WORK REQUEST: If an entry below holds a picture, leave the picture out and print the rest exactly.

MATERIALS PROVIDED:
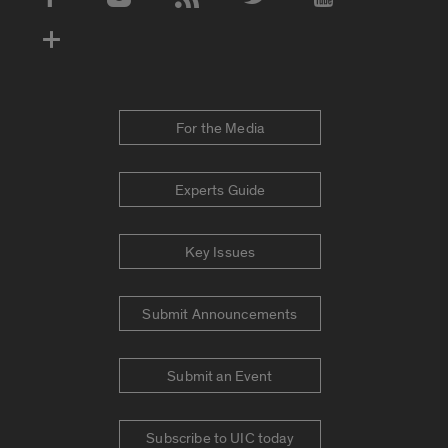
Social Media Accounts
For the Media
Experts Guide
Key Issues
Submit Announcements
Submit an Event
Subscribe to UIC today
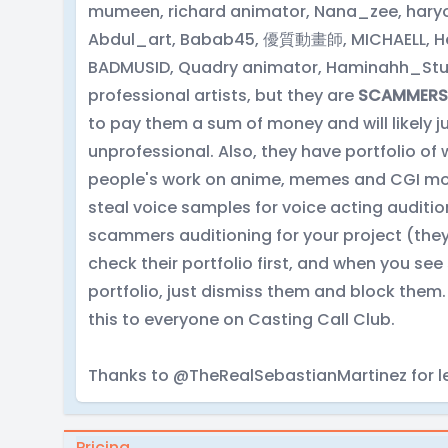
mumeen, richard animator, Nana_zee, haryo 
Abdul_art, Babab45, 優質動畫師, MICHAELL, Her
BADMUSID, Quadry animator, Haminahh_Stud
professional artists, but they are
SCAMMERS
to pay them a sum of money and will likely ju
unprofessional. Also, they have portfolio of 
people's work on anime, memes and CGI movie
steal voice samples for voice acting audition
scammers auditioning for your project (they d
check their portfolio first, and when you see
portfolio, just dismiss them and block them
this to everyone on Casting Call Club.
Thanks to @TheRealSebastianMartinez for le
Pricing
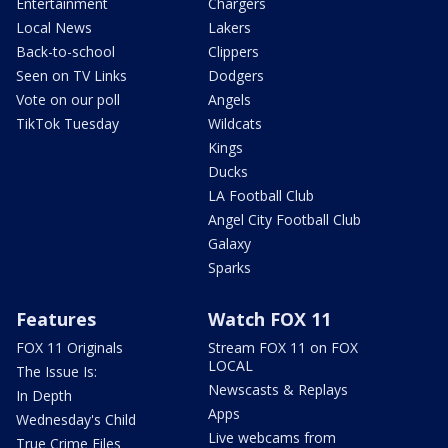
Entertainment
Chargers
Local News
Lakers
Back-to-school
Clippers
Seen on TV Links
Dodgers
Vote on our poll
Angels
TikTok Tuesday
Wildcats
Kings
Ducks
LA Football Club
Angel City Football Club
Galaxy
Sparks
Features
Watch FOX 11
FOX 11 Originals
Stream FOX 11 on FOX
LOCAL
The Issue Is:
Newscasts & Replays
In Depth
Apps
Wednesday's Child
Live webcams from
True Crime Files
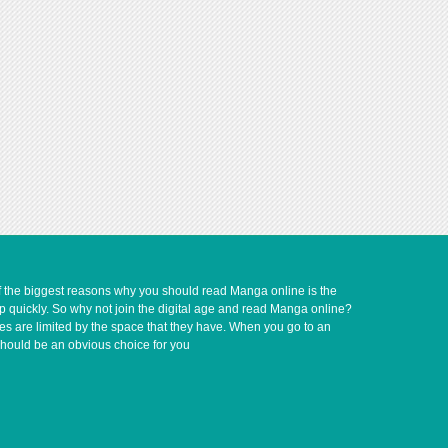
of the biggest reasons why you should read Manga online is the
up quickly. So why not join the digital age and read Manga online?
ves are limited by the space that they have. When you go to an
should be an obvious choice for you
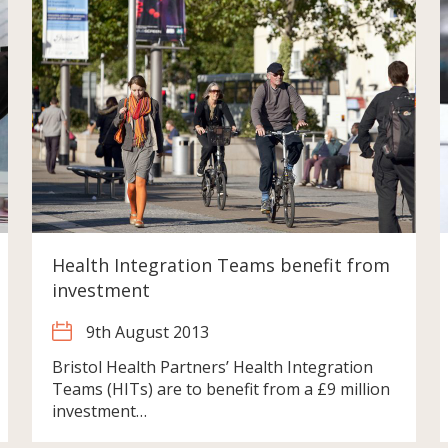
Health Integration Teams benefit from
investment
9th August 2013
Bristol Health Partners’ Health Integration
Teams (HITs) are to benefit from a £9 million
investment…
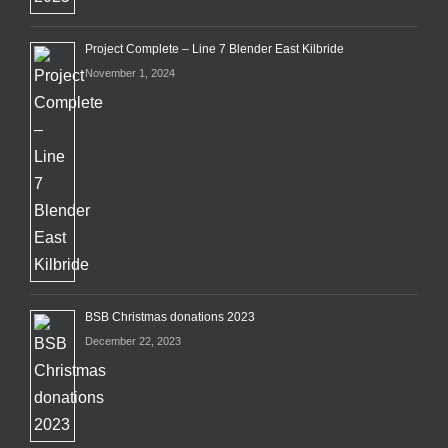
Project Complete – Line 7 Blender East Kilbride
November 1, 2024
BSB Christmas donations 2023
December 22, 2023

SOLUTION TO THE PROBLEM:
Social Media Accounts
For the Media
Experts Guide
Key Issues
Submit Announcements
Submit an Event
Subscribe to UIC today
mumeen, richard animator, Nana_zee, haryo 
Abdul_art, Babab45, 優質動畫師, MICHAELL, Her
BADMUSID, Quadry animator, Haminahh_Stud
professional artists, but they are
SCAMMERS
to pay them a sum of money and will likely ju
unprofessional. Also, they have portfolio of 
people's work on anime, memes and CGI movie
steal voice samples for voice acting audition
scammers auditioning for your project (they d
check their portfolio first, and when you see
portfolio, just dismiss them and block them
this to everyone on Casting Call Club.
Thanks to @TheRealSebastianMartinez for le
Pricing
Entertainment
Chargers
Local News
Lakers
Back-to-school
Clippers
Seen on TV Links
Dodgers
Vote on our poll
Angels
TikTok Tuesday
Wildcats
Kings
Ducks
LA Football Club
Angel City Football Club
Galaxy
Sparks
Features
Watch FOX 11
FOX 11 Originals
Stream FOX 11 on FOX
LOCAL
The Issue Is:
Newscasts & Replays
In Depth
Apps
Wednesday's Child
Live webcams from
True Crime Files
of the biggest reasons why you should read Manga online is the
up quickly. So why not join the digital age and read Manga online?
ves are limited by the space that they have. When you go to an
should be an obvious choice for you
Health Integration Teams benefit from
investment
9th August 2013
Bristol Health Partners’ Health Integration
Teams (HITs) are to benefit from a £9 million
investment…
Project Complete – Line 7 Blender East Kilbride
November 1, 2024
BSB Christmas donations 2023
December 22, 2023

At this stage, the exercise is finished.